John, the materials in the history of economic thought, like Mises's
Human Action, have been written by human beings with goals and with
views about ways of achieving them. They are not the consequence of the
random typings of an infinite number of child-like monkeys. As I see it,
there is no way to "understand" these materials without trying to
understand those goals and views.
In my view, the foundation of Mises's Human Action is his definition of
economics. Here is his introductory paragraph:
"Economics is the youngest of all sciences. In the last two hundred
years, it is true, many new sciences have emerged from the disciplines
familiar to the ancient Greeks. However, what happened here was merely
that parts of knowledge which had already found their place in the
complex of the old system of learning now became autonomous. The field
of study was more nicely subdivided and treated with new methods;
hitherto unnoticed provinces were discovered in it, and people began to
see things from aspects different from those of their precursors. The
field itself was not expanded. But economics opened to human science a
domain previously inaccessible and never thought of. The discovery of a
regularity in the sequence and interdependence of market phenomena went
beyond the limits of the traditional system of learning. It conveyed
knowledge which could be regarded neither as logic, mathematics,
psychology, physics, nor biology."
You have decided to criticize Mises but you are unwilling to discuss his
definition of economics. So I must return to my original thesis that you
deliberately aimed to bash Mises. At this stage, I must take this thesis
as demonstrated by your unwillingness to approach Mises's writings about
the a priori, the logical structure of the human mind, etc. in the only
way that could enable you to understand them.
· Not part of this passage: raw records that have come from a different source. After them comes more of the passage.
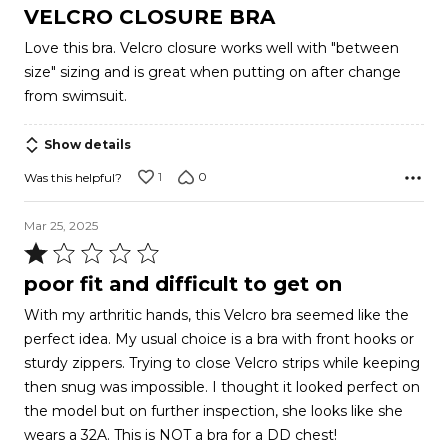
4
VELCRO CLOSURE BRA
out
Love this bra. Velcro closure works well with "between
of
size" sizing and is great when putting on after change
5
from swimsuit.
Show details
1
0
Was this helpful?
Mar 25, 2025
Rated
1
poor fit and difficult to get on
out
With my arthritic hands, this Velcro bra seemed like the
of
perfect idea. My usual choice is a bra with front hooks or
5
sturdy zippers. Trying to close Velcro strips while keeping
then snug was impossible. I thought it looked perfect on
the model but on further inspection, she looks like she
wears a 32A. This is NOT a bra for a DD chest!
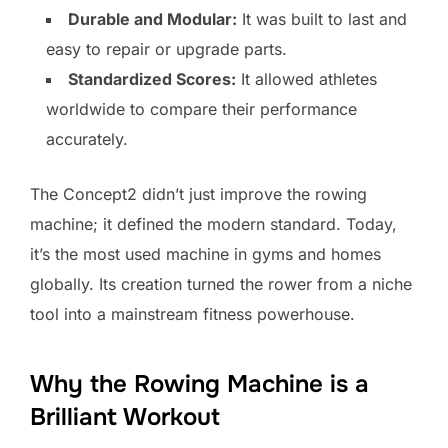
Durable and Modular:
It was built to last and
easy to repair or upgrade parts.
Standardized Scores:
It allowed athletes
worldwide to compare their performance
accurately.
The Concept2 didn’t just improve the rowing
machine; it defined the modern standard. Today,
it’s the most used machine in gyms and homes
globally. Its creation turned the rower from a niche
tool into a mainstream fitness powerhouse.
Why the Rowing Machine is a
Brilliant Workout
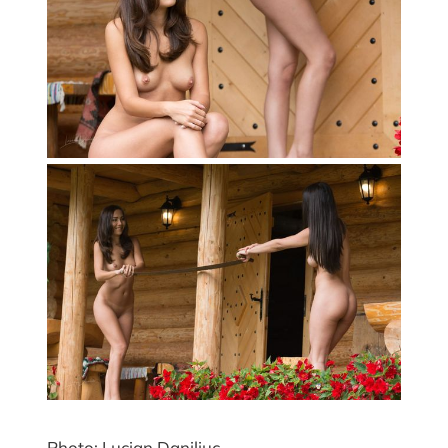
Photo: Lucian Daniliuc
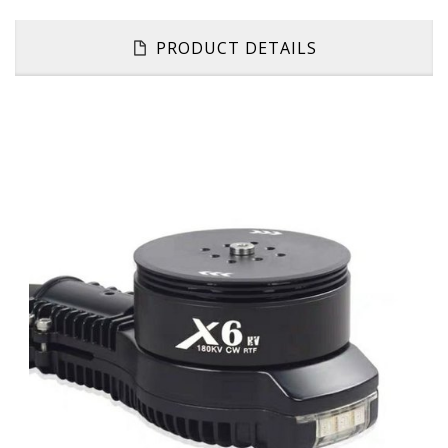
PRODUCT DETAILS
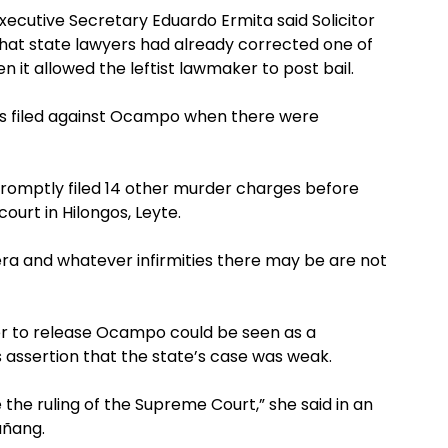
ecutive Secretary Eduardo Ermita said Solicitor
at state lawyers had already corrected one of
 it allowed the leftist lawmaker to post bail.
s filed against Ocampo when there were
 promptly filed 14 other murder charges before
ourt in Hilongos, Leyte.
ra and whatever infirmities there may be are not
r to release Ocampo could be seen as a
assertion that the state’s case was weak.
the ruling of the Supreme Court,” she said in an
añang.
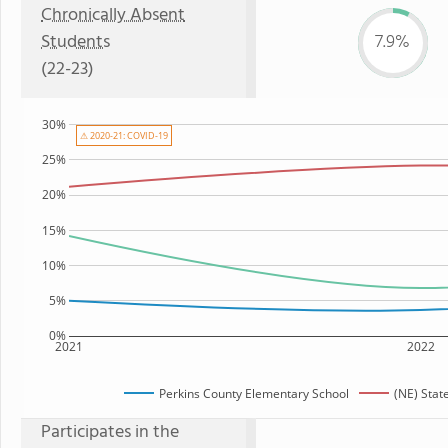
Chronically Absent
Students
7.9%
(22-23)
30%
⚠ 2020-21: COVID-19
25%
20%
15%
10%
5%
0%
2021
2022
Perkins County Elementary School
(NE) Stat
Participates in the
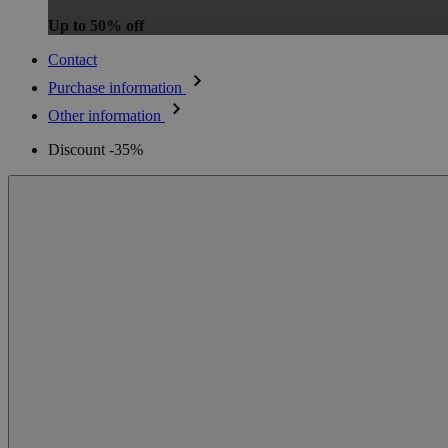
Up to 50% off
Contact
Purchase information
Other information
Discount -35%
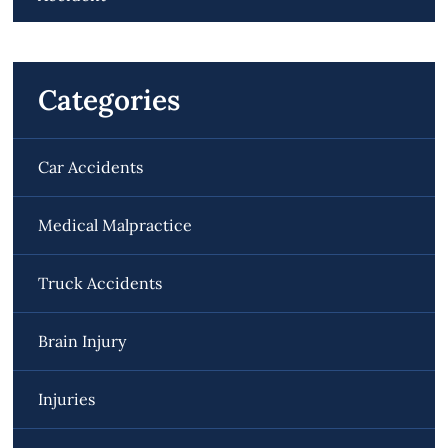
Categories
Car Accidents
Medical Malpractice
Truck Accidents
Brain Injury
Injuries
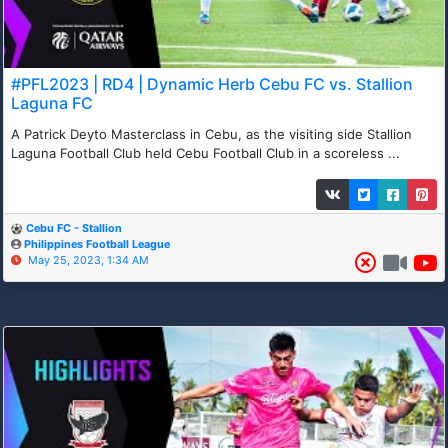
#PFL2023 | RD4 | Dynamic Herb Cebu FC vs. Stallion
Laguna FC
A Patrick Deyto Masterclass in Cebu, as the visiting side Stallion
Laguna Football Club held Cebu Football Club in a scoreless ...
Cebu FC - Stallion
Philippines Football League
May 25, 2023, 1:34 AM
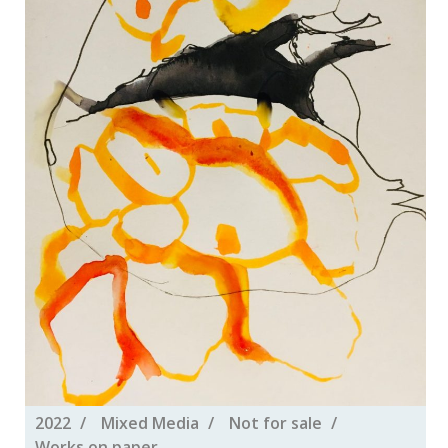
2022
Mixed Media
Not for sale
Works on paper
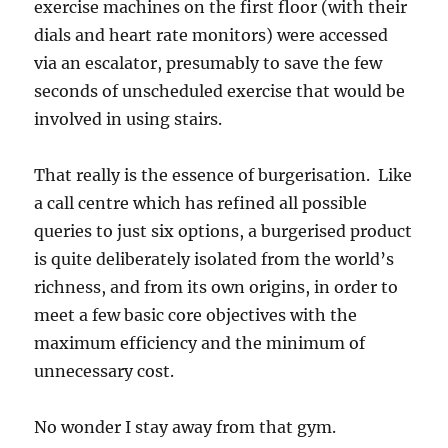
exercise machines on the first floor (with their
dials and heart rate monitors) were accessed
via an escalator, presumably to save the few
seconds of unscheduled exercise that would be
involved in using stairs.
That really is the essence of burgerisation. Like
a call centre which has refined all possible
queries to just six options, a burgerised product
is quite deliberately isolated from the world’s
richness, and from its own origins, in order to
meet a few basic core objectives with the
maximum efficiency and the minimum of
unnecessary cost.
No wonder I stay away from that gym.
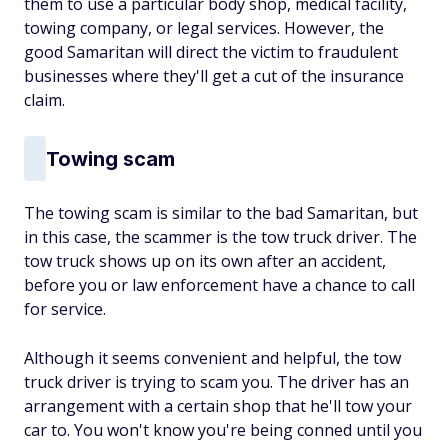
them to use a particular body shop, medical facility,
towing company, or legal services. However, the
good Samaritan will direct the victim to fraudulent
businesses where they'll get a cut of the insurance
claim.
Towing scam
The towing scam is similar to the bad Samaritan, but
in this case, the scammer is the tow truck driver. The
tow truck shows up on its own after an accident,
before you or law enforcement have a chance to call
for service.
Although it seems convenient and helpful, the tow
truck driver is trying to scam you. The driver has an
arrangement with a certain shop that he'll tow your
car to. You won't know you're being conned until you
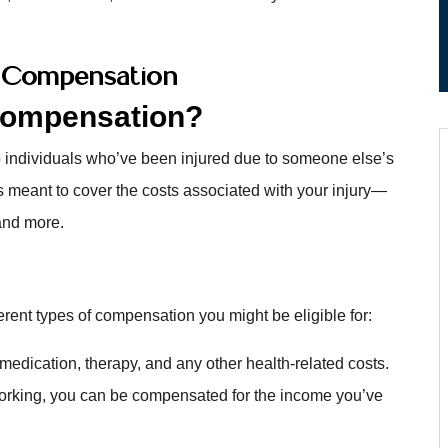
y Compensation
 Compensation?
 individuals who’ve been injured due to someone else’s
s meant to cover the costs associated with your injury—
 and more.
ferent types of compensation you might be eligible for:
 medication, therapy, and any other health-related costs.
 working, you can be compensated for the income you’ve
In my view, a failure to approach the work of Mises -- or of any other
economist, for that matter -- by trying to understand the goals and
perceived means of the writer -- represents an approach to the history
of economic thought that has no reasonable defense.
You might learn something about what I regard as the proper way to
approach Mises's work by reading Bruce Caldwell's BEYOND POSITIVE
ECONOMICS, although, as I argued many years ago, I do not regard this
book as having successfully achieved its goal.